Show each line of the records in which the word "英文作文" occurs.

── RECORDS FOR PROCESSING ──

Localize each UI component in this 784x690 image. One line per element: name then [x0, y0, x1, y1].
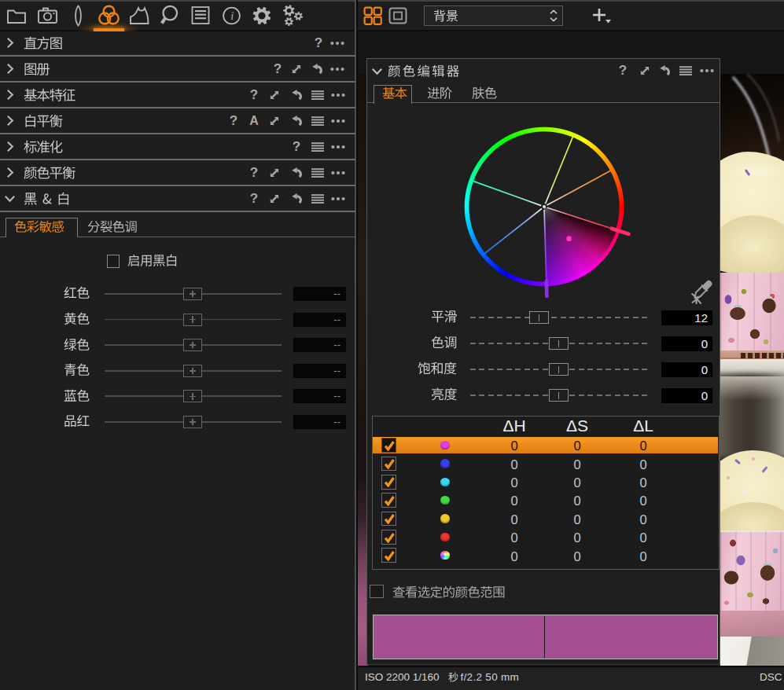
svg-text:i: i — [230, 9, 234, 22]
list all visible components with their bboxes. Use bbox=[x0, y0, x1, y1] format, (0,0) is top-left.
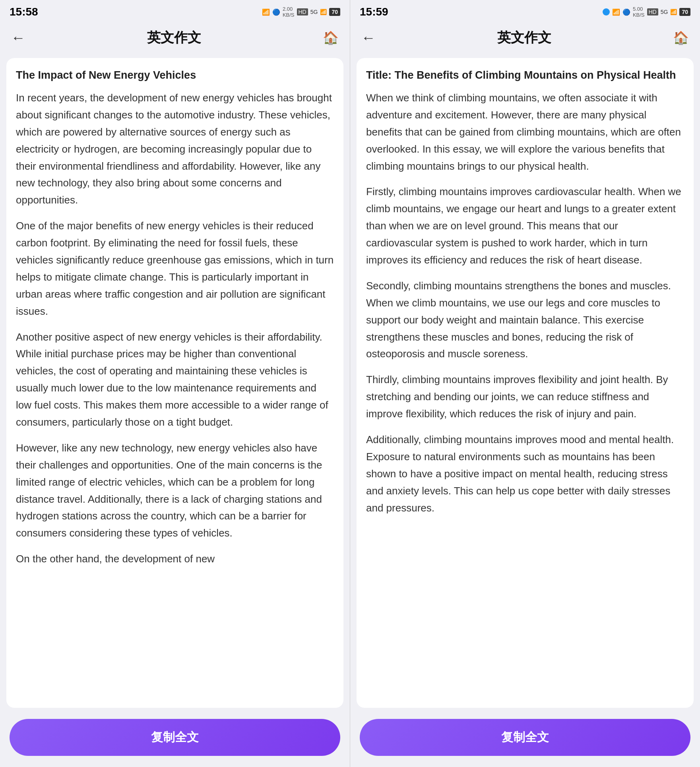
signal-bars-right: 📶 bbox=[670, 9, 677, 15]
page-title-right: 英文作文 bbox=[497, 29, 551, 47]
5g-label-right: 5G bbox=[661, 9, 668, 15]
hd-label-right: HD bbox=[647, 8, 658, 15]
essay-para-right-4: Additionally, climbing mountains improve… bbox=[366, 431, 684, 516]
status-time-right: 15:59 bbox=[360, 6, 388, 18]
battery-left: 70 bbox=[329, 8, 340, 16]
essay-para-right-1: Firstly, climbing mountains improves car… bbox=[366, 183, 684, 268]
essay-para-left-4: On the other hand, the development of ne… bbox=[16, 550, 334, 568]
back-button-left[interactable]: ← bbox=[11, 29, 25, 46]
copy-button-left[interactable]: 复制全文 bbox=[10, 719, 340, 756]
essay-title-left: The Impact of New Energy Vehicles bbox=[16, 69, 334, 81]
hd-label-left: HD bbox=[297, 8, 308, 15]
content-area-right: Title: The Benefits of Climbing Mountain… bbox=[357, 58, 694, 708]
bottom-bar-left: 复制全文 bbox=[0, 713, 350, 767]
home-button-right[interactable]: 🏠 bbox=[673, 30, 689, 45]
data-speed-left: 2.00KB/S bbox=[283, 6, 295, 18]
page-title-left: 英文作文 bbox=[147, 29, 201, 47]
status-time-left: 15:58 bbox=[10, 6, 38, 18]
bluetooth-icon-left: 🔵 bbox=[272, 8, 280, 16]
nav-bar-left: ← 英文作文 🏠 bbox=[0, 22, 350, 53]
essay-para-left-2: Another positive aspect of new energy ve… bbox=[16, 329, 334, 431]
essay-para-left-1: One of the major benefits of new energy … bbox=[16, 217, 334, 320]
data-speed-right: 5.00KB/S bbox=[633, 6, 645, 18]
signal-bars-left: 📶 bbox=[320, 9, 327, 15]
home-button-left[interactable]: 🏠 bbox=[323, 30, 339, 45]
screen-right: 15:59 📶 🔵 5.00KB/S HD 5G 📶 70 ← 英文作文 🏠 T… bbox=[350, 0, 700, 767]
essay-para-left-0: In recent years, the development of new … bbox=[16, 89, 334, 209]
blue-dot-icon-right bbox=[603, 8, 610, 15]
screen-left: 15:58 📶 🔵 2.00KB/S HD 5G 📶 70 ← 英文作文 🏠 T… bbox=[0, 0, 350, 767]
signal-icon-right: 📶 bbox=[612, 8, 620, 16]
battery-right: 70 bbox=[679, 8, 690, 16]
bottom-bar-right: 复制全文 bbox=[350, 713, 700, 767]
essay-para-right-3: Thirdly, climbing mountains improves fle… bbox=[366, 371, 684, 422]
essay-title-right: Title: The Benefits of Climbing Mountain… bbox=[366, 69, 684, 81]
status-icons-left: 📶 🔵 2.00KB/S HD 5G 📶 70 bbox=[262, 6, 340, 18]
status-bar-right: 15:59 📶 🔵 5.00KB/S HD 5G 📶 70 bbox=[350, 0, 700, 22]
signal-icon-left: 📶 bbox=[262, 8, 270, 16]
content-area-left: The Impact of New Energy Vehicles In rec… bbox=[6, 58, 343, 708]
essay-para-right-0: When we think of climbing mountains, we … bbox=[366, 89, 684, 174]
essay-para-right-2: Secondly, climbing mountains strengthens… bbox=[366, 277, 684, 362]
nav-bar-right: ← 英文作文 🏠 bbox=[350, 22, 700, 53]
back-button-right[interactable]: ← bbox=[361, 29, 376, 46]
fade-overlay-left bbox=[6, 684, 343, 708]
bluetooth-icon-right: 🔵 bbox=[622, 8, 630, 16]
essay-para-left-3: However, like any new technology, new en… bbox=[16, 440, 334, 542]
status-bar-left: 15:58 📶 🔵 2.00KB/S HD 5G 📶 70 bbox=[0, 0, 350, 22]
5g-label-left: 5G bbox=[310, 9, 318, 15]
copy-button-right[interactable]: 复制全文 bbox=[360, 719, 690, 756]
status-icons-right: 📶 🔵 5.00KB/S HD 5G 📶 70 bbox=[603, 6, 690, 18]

───

__ANSWER SECTION__:
page-title-right: 英文作文 bbox=[497, 29, 551, 47]
page-title-left: 英文作文 bbox=[147, 29, 201, 47]
nav-bar-left: ← 英文作文 🏠 bbox=[0, 22, 350, 53]
screen-right: 15:59 📶 🔵 5.00KB/S HD 5G 📶 70 ← 英文作文 🏠 T… bbox=[350, 0, 700, 767]
screen-left: 15:58 📶 🔵 2.00KB/S HD 5G 📶 70 ← 英文作文 🏠 T… bbox=[0, 0, 350, 767]
nav-bar-right: ← 英文作文 🏠 bbox=[350, 22, 700, 53]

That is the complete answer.